WHAT YOU ARE ASKED TO DO - Your answer must be the lines from the first one in the material through the line with "entornomarcado por la", retyped exactly and with no pictures.

━━ RECORD SET ━━

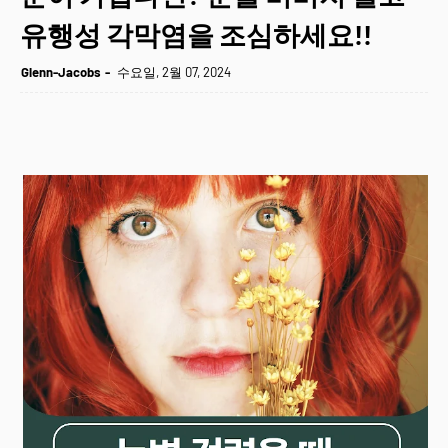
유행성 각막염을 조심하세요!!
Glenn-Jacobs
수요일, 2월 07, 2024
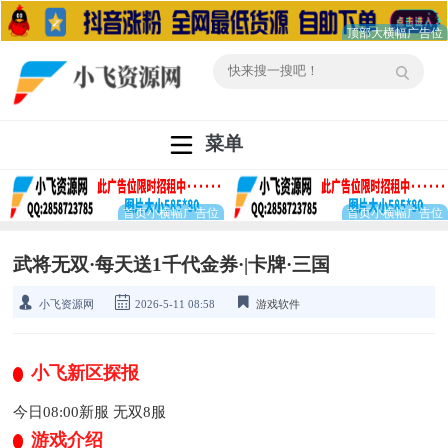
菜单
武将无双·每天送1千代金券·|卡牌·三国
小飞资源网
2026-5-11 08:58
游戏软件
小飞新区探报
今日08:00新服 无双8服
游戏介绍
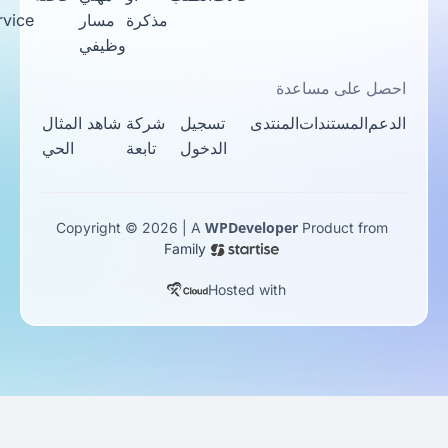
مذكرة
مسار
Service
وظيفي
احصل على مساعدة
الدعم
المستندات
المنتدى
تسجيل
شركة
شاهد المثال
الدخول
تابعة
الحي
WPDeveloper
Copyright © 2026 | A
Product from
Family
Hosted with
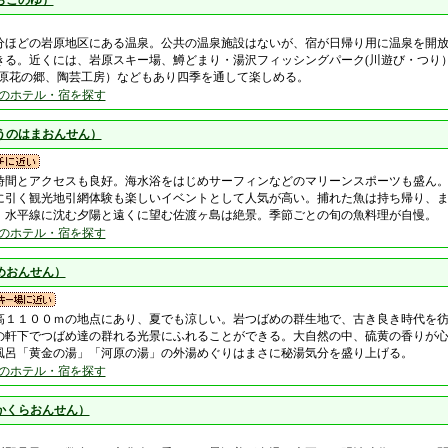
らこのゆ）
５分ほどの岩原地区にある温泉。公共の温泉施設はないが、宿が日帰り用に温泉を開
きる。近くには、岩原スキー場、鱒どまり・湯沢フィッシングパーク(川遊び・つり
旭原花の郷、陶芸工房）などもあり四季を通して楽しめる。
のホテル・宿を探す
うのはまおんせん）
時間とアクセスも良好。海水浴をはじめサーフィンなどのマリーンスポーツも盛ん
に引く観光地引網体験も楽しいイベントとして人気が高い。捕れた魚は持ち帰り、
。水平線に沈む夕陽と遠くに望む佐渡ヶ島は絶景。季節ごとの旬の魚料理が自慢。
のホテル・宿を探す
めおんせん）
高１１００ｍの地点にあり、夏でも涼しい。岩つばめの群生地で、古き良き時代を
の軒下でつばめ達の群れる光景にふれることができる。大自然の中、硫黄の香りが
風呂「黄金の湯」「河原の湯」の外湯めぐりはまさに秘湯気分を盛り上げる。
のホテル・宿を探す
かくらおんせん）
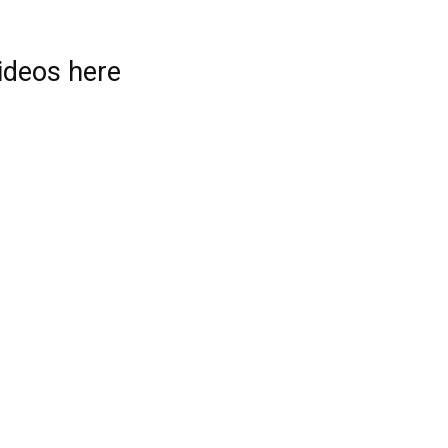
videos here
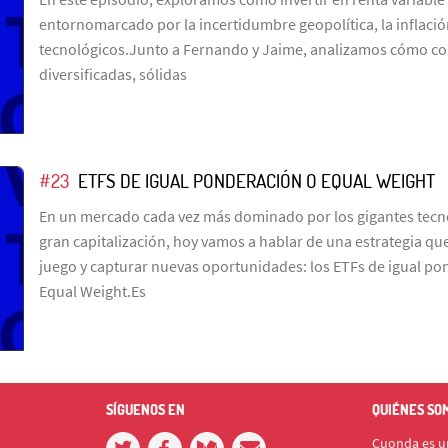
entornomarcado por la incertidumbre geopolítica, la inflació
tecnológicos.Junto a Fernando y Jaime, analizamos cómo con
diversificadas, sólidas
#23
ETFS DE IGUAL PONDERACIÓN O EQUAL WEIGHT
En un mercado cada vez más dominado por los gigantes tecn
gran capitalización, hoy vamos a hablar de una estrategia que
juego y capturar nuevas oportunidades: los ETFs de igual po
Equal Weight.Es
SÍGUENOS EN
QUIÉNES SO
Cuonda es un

━━━

TASK RESULT -
유행성 각막염을 조심하세요!!
Glenn-Jacobs
수요일, 2월 07, 2024
菜单
武将无双·每天送1千代金券·|卡牌·三国
小飞资源网
2026-5-11 08:58
游戏软件
小飞新区探报
今日08:00新服 无双8服
游戏介绍
مذكرة
مسار
Service
وظيفي
احصل على مساعدة
الدعم
المستندات
المنتدى
تسجيل
شركة
شاهد المثال
الدخول
تابعة
الحي
WPDeveloper
Copyright © 2026 | A
Product from
Family
Hosted with
らこのゆ）
５分ほどの岩原地区にある温泉。公共の温泉施設はないが、宿が日帰り用に温泉を開
きる。近くには、岩原スキー場、鱒どまり・湯沢フィッシングパーク(川遊び・つり
旭原花の郷、陶芸工房）などもあり四季を通して楽しめる。
のホテル・宿を探す
うのはまおんせん）
時間とアクセスも良好。海水浴をはじめサーフィンなどのマリーンスポーツも盛ん
に引く観光地引網体験も楽しいイベントとして人気が高い。捕れた魚は持ち帰り、
。水平線に沈む夕陽と遠くに望む佐渡ヶ島は絶景。季節ごとの旬の魚料理が自慢。
のホテル・宿を探す
めおんせん）
高１１００ｍの地点にあり、夏でも涼しい。岩つばめの群生地で、古き良き時代を
の軒下でつばめ達の群れる光景にふれることができる。大自然の中、硫黄の香りが
風呂「黄金の湯」「河原の湯」の外湯めぐりはまさに秘湯気分を盛り上げる。
のホテル・宿を探す
かくらおんせん）
videos here
entornomarcado por la incertidumbre geopolítica, la inflació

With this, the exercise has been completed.